Town centers the world over sport statues of their famous sons and daughters, and it’s no different with tiny White River, Ontario. Halfway along the 36-hour Greyhound haul between Toronto and Winnipeg, buses pull over to the side of the Trans-Canada Highway next to a larger-than-life statue of Winnie-the-Pooh. But the pudgy red-shirted creature whose childlike features smile out at visitors reproduces neither the real-life black bear cub that put White River on the map, nor the beady-eyed equanimous figure of E. H. Shepard’s original illustrations — and his metamorphosis tells the tale of a massive leap forward for the commercialization of childhood.

The Winnie-the-Pooh familiar to American children was the brainchild of media pioneer Stephen Slesinger, whose 1930 acquisition of the rights to A. A. Milne’s children’s stories launched modern licensing. Under Slesinger’s influence, kiddie characters have become corporate pitchmen, flogging clothing brands, toys, food products, band-aids, toothbrushes, you name it. It all started with American entrepreneurial gusto and a very English (and sort of Canadian) bear.

In 1914, Lt. Harry Colebourn shipped to Britain and then on to the Western Front to serve in the Royal Canadian Army Veterinary Corps. On a stop in White River, Ontario, he bought a female black bear cub for $20 from a hunter who had killed its mother, and named the bear “Winnie” after his hometown of Winnipeg. Winnie accompanied Colebourn across the Atlantic, and became the unofficial mascot of the Fort Garry Horse, the cavalry regiment Colebourn was assigned to. When the regiment embarked for Europe, Colebourn left Winnie in the care of the London Zoo, where her admirers included A. A. Milne and his son Christopher Robin Milne. Christopher named his teddy bear after Winnie, and A. A. Milne wrote two collections of children’s stories about a (male) bear named Winnie-the-Pooh and his friends in Hundred Acre Wood. They were instant hits, on both sides of the Atlantic.

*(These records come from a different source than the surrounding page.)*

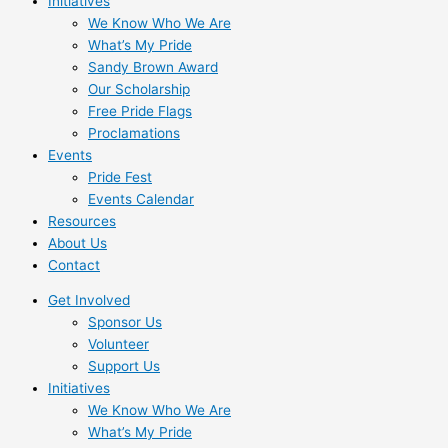
Initiatives
We Know Who We Are
What’s My Pride
Sandy Brown Award
Our Scholarship
Free Pride Flags
Proclamations
Events
Pride Fest
Events Calendar
Resources
About Us
Contact
Get Involved
Sponsor Us
Volunteer
Support Us
Initiatives
We Know Who We Are
What’s My Pride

Stephen Slesinger was twenty-seven years old when Milne’s second Pooh book was published in 1928, and doing very well indeed for a man his age. The son of European-Jewish immigrants, Slesinger had established himself as a literary agent in New York with a promising stable that included several successful authors of children’s and adventure stories. But Slesinger wasn’t a book man at heart: he saw himself as peddling childhood magic, not just words on a page, and vigorously trajected that magic into a variety of media — some of his own invention. Slesinger was a new media enthusiast, and an early pioneer of pop-up books and television animation.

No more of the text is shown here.